Return all of the data exactly as given.

(Dataset entries)
---

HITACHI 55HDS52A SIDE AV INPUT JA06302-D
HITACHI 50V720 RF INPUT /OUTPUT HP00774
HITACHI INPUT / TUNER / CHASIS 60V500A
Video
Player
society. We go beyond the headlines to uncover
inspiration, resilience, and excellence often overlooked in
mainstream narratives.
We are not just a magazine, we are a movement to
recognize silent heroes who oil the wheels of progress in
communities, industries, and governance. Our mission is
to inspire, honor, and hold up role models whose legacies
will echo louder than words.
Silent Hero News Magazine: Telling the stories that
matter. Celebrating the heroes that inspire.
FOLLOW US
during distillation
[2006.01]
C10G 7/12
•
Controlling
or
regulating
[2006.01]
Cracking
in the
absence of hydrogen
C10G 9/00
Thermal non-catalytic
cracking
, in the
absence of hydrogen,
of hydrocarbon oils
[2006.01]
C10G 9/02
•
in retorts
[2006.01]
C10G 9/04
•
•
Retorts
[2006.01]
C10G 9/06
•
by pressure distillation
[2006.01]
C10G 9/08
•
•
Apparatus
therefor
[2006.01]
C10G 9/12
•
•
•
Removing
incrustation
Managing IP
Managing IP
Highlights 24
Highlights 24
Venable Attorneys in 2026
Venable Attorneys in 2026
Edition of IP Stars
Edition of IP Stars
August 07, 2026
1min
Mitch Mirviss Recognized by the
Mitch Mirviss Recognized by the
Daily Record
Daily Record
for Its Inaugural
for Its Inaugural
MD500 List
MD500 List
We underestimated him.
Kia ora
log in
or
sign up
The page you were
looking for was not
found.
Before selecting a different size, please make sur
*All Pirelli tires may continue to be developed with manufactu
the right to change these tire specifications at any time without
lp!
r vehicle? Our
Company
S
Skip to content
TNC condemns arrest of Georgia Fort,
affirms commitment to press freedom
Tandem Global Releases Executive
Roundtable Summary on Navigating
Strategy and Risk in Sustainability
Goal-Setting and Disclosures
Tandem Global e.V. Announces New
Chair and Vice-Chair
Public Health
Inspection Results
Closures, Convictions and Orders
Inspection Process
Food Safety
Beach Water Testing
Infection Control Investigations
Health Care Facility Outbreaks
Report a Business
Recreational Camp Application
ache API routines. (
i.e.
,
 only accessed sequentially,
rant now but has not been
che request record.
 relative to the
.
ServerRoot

---

**FINISHED EXERCISE**
HITACHI 55HDS52A SIDE AV INPUT JA06302-D
HITACHI 50V720 RF INPUT /OUTPUT HP00774
HITACHI INPUT / TUNER / CHASIS 60V500A
Video
Player
society. We go beyond the headlines to uncover
inspiration, resilience, and excellence often overlooked in
mainstream narratives.
We are not just a magazine, we are a movement to
recognize silent heroes who oil the wheels of progress in
communities, industries, and governance. Our mission is
to inspire, honor, and hold up role models whose legacies
will echo louder than words.
Silent Hero News Magazine: Telling the stories that
matter. Celebrating the heroes that inspire.
FOLLOW US
during distillation
[2006.01]
C10G 7/12
•
Controlling
or
regulating
[2006.01]
Cracking
in the
absence of hydrogen
C10G 9/00
Thermal non-catalytic
cracking
, in the
absence of hydrogen,
of hydrocarbon oils
[2006.01]
C10G 9/02
•
in retorts
[2006.01]
C10G 9/04
•
•
Retorts
[2006.01]
C10G 9/06
•
by pressure distillation
[2006.01]
C10G 9/08
•
•
Apparatus
therefor
[2006.01]
C10G 9/12
•
•
•
Removing
incrustation
Managing IP
Managing IP
Highlights 24
Highlights 24
Venable Attorneys in 2026
Venable Attorneys in 2026
Edition of IP Stars
Edition of IP Stars
August 07, 2026
1min
Mitch Mirviss Recognized by the
Mitch Mirviss Recognized by the
Daily Record
Daily Record
for Its Inaugural
for Its Inaugural
MD500 List
MD500 List
We underestimated him.
Kia ora
log in
or
sign up
The page you were
looking for was not
found.
Before selecting a different size, please make sur
*All Pirelli tires may continue to be developed with manufactu
the right to change these tire specifications at any time without
lp!
r vehicle? Our
Company
S
Skip to content
TNC condemns arrest of Georgia Fort,
affirms commitment to press freedom
Tandem Global Releases Executive
Roundtable Summary on Navigating
Strategy and Risk in Sustainability
Goal-Setting and Disclosures
Tandem Global e.V. Announces New
Chair and Vice-Chair
Public Health
Inspection Results
Closures, Convictions and Orders
Inspection Process
Food Safety
Beach Water Testing
Infection Control Investigations
Health Care Facility Outbreaks
Report a Business
Recreational Camp Application
ache API routines. (
i.e.
,
 only accessed sequentially,
rant now but has not been
che request record.
 relative to the
.
ServerRoot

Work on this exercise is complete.